Task statement
What is the number of lines below that hold "cuore"? Answer with that number only.

Available data
------------------------------------
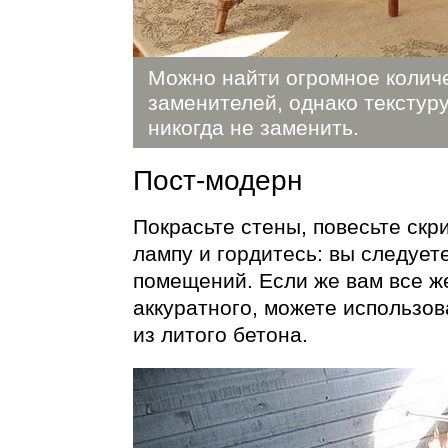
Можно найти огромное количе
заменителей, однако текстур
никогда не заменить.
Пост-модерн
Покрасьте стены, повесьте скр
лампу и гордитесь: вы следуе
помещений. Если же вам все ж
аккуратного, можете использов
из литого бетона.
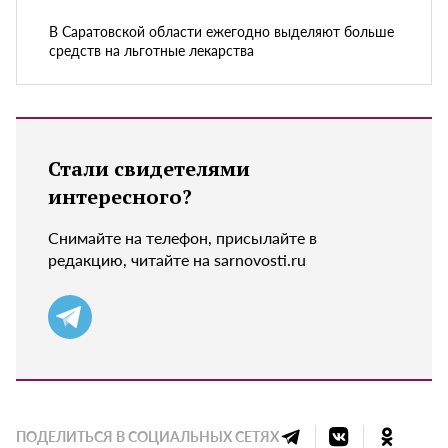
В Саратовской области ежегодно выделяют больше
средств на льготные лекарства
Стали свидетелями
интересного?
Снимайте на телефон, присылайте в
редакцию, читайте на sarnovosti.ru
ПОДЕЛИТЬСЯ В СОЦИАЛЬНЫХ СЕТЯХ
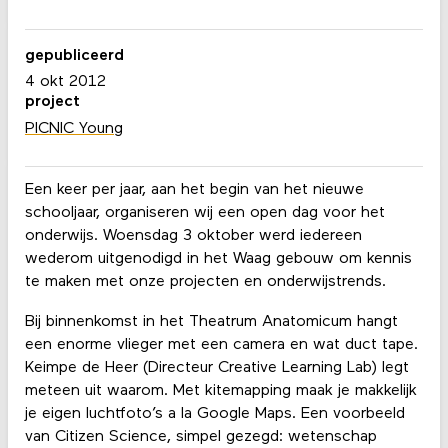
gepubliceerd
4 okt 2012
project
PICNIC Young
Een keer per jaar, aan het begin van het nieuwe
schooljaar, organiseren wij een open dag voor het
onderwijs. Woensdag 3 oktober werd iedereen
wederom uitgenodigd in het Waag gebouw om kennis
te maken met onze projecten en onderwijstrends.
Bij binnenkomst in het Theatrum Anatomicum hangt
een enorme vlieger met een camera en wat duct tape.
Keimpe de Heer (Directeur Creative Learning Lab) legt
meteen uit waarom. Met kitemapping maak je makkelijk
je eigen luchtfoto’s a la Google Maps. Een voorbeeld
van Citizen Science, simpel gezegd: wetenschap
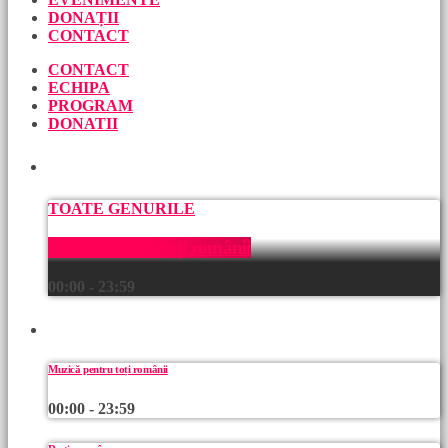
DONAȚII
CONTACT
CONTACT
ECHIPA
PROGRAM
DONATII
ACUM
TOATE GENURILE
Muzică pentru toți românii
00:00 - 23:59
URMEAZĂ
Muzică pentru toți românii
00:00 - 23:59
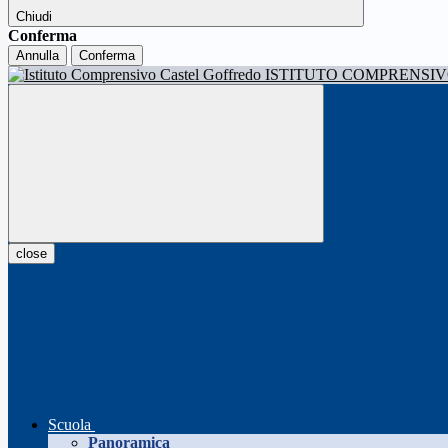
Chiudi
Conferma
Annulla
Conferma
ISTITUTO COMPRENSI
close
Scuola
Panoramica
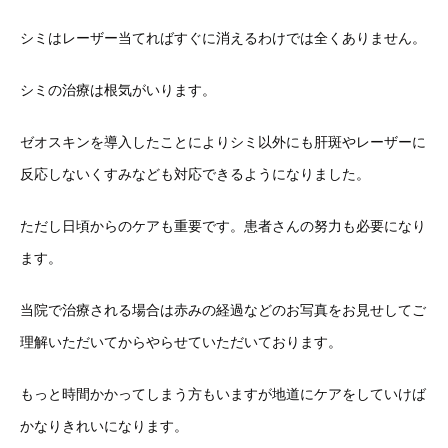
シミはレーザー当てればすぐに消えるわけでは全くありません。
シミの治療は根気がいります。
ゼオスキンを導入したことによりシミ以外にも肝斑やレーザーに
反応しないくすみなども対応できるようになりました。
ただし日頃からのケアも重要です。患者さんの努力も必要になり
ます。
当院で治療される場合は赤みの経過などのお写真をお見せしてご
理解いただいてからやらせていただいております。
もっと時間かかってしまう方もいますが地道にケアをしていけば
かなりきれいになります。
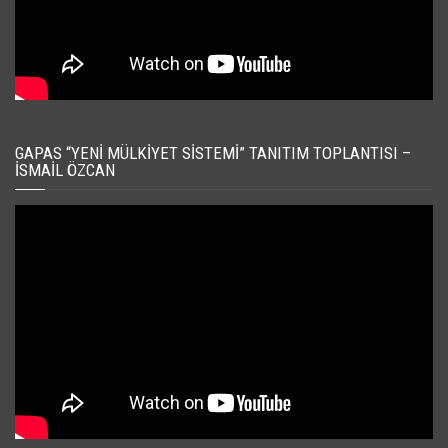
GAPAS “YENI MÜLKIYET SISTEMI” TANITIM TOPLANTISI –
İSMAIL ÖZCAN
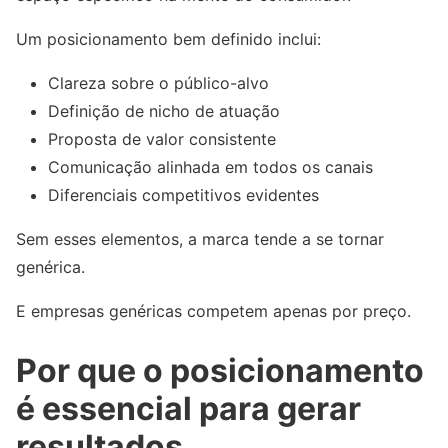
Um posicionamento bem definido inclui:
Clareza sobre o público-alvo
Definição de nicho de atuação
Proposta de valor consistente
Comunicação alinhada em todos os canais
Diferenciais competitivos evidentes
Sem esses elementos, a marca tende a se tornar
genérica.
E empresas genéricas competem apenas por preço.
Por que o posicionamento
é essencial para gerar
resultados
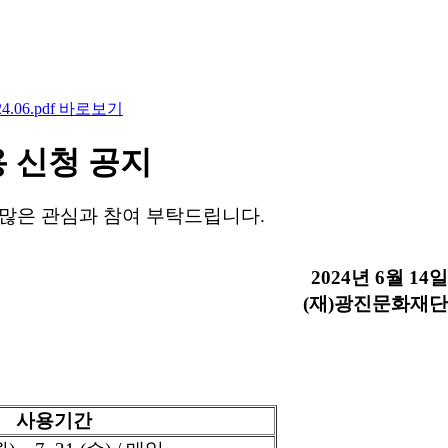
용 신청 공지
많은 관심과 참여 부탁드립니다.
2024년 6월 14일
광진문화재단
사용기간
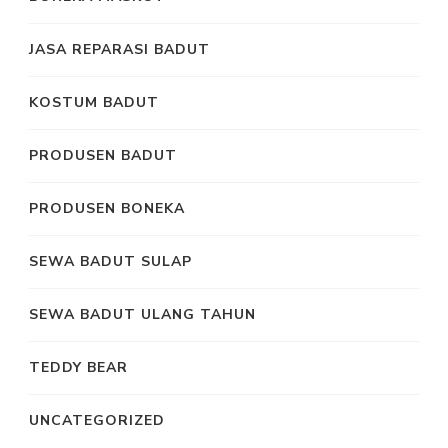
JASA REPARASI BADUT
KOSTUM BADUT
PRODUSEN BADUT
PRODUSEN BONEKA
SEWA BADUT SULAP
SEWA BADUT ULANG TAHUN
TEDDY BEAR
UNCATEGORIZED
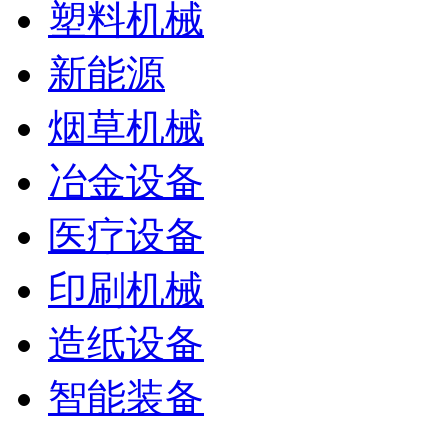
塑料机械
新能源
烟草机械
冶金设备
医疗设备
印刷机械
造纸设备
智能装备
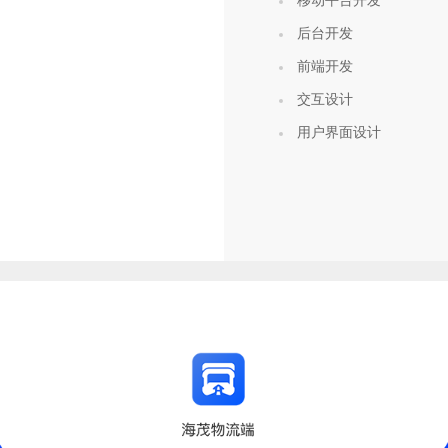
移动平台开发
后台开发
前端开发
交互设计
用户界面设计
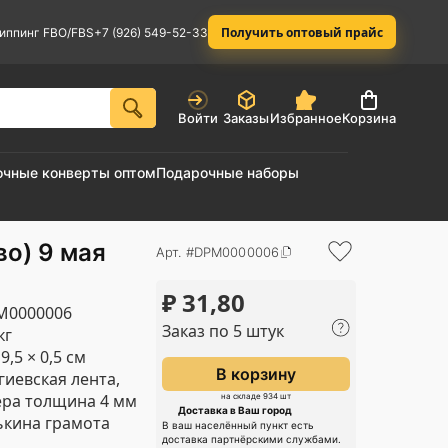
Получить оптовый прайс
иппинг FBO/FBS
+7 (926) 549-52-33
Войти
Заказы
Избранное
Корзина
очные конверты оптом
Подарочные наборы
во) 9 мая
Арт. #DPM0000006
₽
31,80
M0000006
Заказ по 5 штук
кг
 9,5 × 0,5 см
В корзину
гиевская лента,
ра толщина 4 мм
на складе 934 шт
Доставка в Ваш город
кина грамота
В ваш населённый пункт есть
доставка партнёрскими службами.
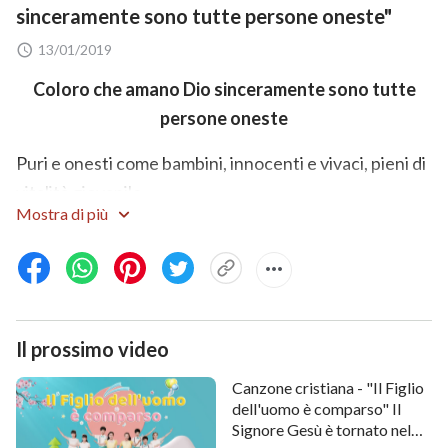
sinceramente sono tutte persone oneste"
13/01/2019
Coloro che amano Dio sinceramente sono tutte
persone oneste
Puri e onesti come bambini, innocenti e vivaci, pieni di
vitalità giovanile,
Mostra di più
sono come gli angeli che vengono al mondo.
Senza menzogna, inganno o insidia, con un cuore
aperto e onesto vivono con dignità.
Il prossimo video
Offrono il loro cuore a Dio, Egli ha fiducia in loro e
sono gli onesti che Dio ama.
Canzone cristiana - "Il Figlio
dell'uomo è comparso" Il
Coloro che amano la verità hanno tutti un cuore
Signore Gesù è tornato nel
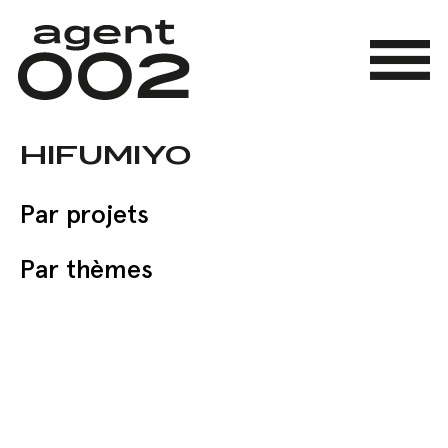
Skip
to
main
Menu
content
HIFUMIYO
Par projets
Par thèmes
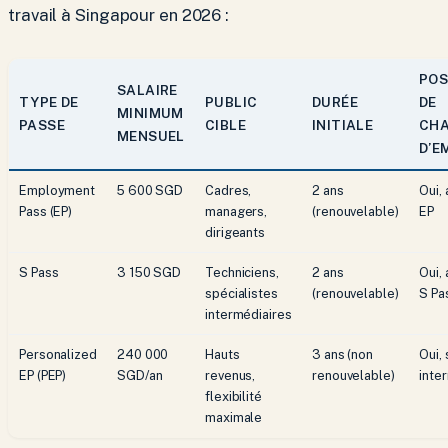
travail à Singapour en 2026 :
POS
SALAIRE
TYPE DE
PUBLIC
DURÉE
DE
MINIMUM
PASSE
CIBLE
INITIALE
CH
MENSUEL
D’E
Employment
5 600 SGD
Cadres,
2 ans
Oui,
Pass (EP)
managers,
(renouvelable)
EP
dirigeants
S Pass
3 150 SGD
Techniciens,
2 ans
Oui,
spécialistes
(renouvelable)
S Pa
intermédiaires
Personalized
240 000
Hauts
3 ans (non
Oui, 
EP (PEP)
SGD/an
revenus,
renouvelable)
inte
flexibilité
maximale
------------------------------------
Solution
3